Task to carry out:
Print each entry exactly, all the way through.

[Dataset items]
☆ ☆ ☆

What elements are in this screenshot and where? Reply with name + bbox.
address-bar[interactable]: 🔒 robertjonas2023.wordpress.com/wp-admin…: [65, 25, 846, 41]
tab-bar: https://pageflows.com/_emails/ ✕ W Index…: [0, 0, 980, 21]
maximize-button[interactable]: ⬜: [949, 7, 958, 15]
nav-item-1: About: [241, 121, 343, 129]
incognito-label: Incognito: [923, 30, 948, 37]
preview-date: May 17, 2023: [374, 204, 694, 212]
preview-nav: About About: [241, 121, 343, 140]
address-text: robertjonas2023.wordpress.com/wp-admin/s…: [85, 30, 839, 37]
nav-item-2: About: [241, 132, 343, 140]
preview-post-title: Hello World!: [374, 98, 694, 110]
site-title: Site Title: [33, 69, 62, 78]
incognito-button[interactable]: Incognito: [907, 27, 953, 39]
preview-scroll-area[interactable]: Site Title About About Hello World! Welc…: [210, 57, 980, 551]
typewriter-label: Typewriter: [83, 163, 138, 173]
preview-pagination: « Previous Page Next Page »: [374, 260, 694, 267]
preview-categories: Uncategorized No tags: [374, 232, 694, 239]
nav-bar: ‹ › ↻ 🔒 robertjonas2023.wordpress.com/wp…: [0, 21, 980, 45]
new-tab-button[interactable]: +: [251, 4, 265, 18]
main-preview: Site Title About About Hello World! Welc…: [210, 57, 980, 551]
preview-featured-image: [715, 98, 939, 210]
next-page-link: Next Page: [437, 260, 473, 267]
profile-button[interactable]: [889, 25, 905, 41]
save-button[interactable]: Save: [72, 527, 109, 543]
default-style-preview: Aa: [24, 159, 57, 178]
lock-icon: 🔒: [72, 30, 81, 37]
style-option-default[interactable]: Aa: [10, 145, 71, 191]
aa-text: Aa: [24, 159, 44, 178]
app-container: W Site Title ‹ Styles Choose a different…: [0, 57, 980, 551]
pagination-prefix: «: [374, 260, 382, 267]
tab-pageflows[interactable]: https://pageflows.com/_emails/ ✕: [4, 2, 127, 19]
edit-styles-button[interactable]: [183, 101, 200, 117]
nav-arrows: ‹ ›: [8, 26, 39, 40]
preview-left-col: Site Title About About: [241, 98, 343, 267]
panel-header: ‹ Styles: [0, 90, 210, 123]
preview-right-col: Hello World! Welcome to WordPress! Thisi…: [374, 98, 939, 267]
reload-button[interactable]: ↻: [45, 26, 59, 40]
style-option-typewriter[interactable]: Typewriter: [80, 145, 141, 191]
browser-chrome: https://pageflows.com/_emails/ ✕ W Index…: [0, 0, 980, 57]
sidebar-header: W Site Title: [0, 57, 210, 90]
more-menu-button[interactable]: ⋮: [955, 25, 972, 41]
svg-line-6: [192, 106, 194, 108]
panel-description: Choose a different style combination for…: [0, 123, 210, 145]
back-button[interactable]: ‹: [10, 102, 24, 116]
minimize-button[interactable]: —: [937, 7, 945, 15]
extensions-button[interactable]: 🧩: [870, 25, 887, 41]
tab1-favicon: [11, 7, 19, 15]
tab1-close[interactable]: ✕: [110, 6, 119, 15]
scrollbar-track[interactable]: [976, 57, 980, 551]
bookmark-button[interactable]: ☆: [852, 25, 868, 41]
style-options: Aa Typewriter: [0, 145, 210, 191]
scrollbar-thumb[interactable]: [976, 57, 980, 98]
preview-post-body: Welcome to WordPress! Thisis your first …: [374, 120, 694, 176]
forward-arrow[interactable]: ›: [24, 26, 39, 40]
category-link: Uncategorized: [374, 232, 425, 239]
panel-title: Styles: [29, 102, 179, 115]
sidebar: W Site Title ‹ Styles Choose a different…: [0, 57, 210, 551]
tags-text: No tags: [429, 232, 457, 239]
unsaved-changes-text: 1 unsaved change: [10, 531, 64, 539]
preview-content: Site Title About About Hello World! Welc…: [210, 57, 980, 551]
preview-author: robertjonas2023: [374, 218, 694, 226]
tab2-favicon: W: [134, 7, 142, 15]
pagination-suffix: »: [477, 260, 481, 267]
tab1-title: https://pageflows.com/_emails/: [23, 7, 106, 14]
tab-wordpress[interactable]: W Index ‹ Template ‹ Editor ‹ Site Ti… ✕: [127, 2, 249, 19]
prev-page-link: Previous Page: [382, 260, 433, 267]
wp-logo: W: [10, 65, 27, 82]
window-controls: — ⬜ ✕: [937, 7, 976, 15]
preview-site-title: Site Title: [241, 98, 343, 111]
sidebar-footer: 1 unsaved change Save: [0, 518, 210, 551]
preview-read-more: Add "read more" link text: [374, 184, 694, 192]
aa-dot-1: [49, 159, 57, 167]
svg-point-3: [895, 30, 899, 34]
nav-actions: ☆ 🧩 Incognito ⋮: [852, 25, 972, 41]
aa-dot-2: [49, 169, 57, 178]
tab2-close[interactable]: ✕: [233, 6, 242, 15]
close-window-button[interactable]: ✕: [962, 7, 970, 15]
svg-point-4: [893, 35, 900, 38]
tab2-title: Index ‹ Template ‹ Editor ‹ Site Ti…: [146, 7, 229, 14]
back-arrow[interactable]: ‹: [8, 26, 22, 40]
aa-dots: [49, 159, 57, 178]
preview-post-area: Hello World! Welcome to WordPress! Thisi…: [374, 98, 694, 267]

☆ ☆ ☆

Reply to the task:
What elements are in this screenshot and where? Reply with name + bbox.
address-bar[interactable]: 🔒 robertjonas2023.wordpress.com/wp-admin…: [65, 25, 846, 41]
tab-bar: https://pageflows.com/_emails/ ✕ W Index…: [0, 0, 980, 21]
maximize-button[interactable]: ⬜: [949, 7, 958, 15]
nav-item-1: About: [241, 121, 343, 129]
incognito-label: Incognito: [923, 30, 948, 37]
preview-date: May 17, 2023: [374, 204, 694, 212]
preview-nav: About About: [241, 121, 343, 140]
address-text: robertjonas2023.wordpress.com/wp-admin/s…: [85, 30, 839, 37]
nav-item-2: About: [241, 132, 343, 140]
preview-post-title: Hello World!: [374, 98, 694, 110]
site-title: Site Title: [33, 69, 62, 78]
incognito-button[interactable]: Incognito: [907, 27, 953, 39]
preview-scroll-area[interactable]: Site Title About About Hello World! Welc…: [210, 57, 980, 551]
typewriter-label: Typewriter: [83, 163, 138, 173]
preview-pagination: « Previous Page Next Page »: [374, 260, 694, 267]
preview-categories: Uncategorized No tags: [374, 232, 694, 239]
nav-bar: ‹ › ↻ 🔒 robertjonas2023.wordpress.com/wp…: [0, 21, 980, 45]
new-tab-button[interactable]: +: [251, 4, 265, 18]
main-preview: Site Title About About Hello World! Welc…: [210, 57, 980, 551]
preview-featured-image: [715, 98, 939, 210]
next-page-link: Next Page: [437, 260, 473, 267]
profile-button[interactable]: [889, 25, 905, 41]
save-button[interactable]: Save: [72, 527, 109, 543]
default-style-preview: Aa: [24, 159, 57, 178]
lock-icon: 🔒: [72, 30, 81, 37]
style-option-default[interactable]: Aa: [10, 145, 71, 191]
aa-text: Aa: [24, 159, 44, 178]
app-container: W Site Title ‹ Styles Choose a different…: [0, 57, 980, 551]
pagination-prefix: «: [374, 260, 382, 267]
tab-pageflows[interactable]: https://pageflows.com/_emails/ ✕: [4, 2, 127, 19]
edit-styles-button[interactable]: [183, 101, 200, 117]
nav-arrows: ‹ ›: [8, 26, 39, 40]
preview-left-col: Site Title About About: [241, 98, 343, 267]
panel-header: ‹ Styles: [0, 90, 210, 123]
preview-right-col: Hello World! Welcome to WordPress! Thisi…: [374, 98, 939, 267]
reload-button[interactable]: ↻: [45, 26, 59, 40]
style-option-typewriter[interactable]: Typewriter: [80, 145, 141, 191]
browser-chrome: https://pageflows.com/_emails/ ✕ W Index…: [0, 0, 980, 57]
sidebar-header: W Site Title: [0, 57, 210, 90]
more-menu-button[interactable]: ⋮: [955, 25, 972, 41]
svg-line-6: [192, 106, 194, 108]
panel-description: Choose a different style combination for…: [0, 123, 210, 145]
back-button[interactable]: ‹: [10, 102, 24, 116]
minimize-button[interactable]: —: [937, 7, 945, 15]
extensions-button[interactable]: 🧩: [870, 25, 887, 41]
tab1-favicon: [11, 7, 19, 15]
tab1-close[interactable]: ✕: [110, 6, 119, 15]
scrollbar-track[interactable]: [976, 57, 980, 551]
bookmark-button[interactable]: ☆: [852, 25, 868, 41]
style-options: Aa Typewriter: [0, 145, 210, 191]
scrollbar-thumb[interactable]: [976, 57, 980, 98]
preview-post-body: Welcome to WordPress! Thisis your first …: [374, 120, 694, 176]
forward-arrow[interactable]: ›: [24, 26, 39, 40]
category-link: Uncategorized: [374, 232, 425, 239]
panel-title: Styles: [29, 102, 179, 115]
sidebar: W Site Title ‹ Styles Choose a different…: [0, 57, 210, 551]
tags-text: No tags: [429, 232, 457, 239]
unsaved-changes-text: 1 unsaved change: [10, 531, 64, 539]
preview-content: Site Title About About Hello World! Welc…: [210, 57, 980, 551]
preview-author: robertjonas2023: [374, 218, 694, 226]
tab2-favicon: W: [134, 7, 142, 15]
pagination-suffix: »: [477, 260, 481, 267]
tab1-title: https://pageflows.com/_emails/: [23, 7, 106, 14]
tab-wordpress[interactable]: W Index ‹ Template ‹ Editor ‹ Site Ti… ✕: [127, 2, 249, 19]
prev-page-link: Previous Page: [382, 260, 433, 267]
wp-logo: W: [10, 65, 27, 82]
window-controls: — ⬜ ✕: [937, 7, 976, 15]
preview-site-title: Site Title: [241, 98, 343, 111]
sidebar-footer: 1 unsaved change Save: [0, 518, 210, 551]
preview-read-more: Add "read more" link text: [374, 184, 694, 192]
aa-dot-1: [49, 159, 57, 167]
svg-point-3: [895, 30, 899, 34]
nav-actions: ☆ 🧩 Incognito ⋮: [852, 25, 972, 41]
aa-dot-2: [49, 169, 57, 178]
tab2-close[interactable]: ✕: [233, 6, 242, 15]
close-window-button[interactable]: ✕: [962, 7, 970, 15]
svg-point-4: [893, 35, 900, 38]
tab2-title: Index ‹ Template ‹ Editor ‹ Site Ti…: [146, 7, 229, 14]
back-arrow[interactable]: ‹: [8, 26, 22, 40]
aa-dots: [49, 159, 57, 178]
preview-post-area: Hello World! Welcome to WordPress! Thisi…: [374, 98, 694, 267]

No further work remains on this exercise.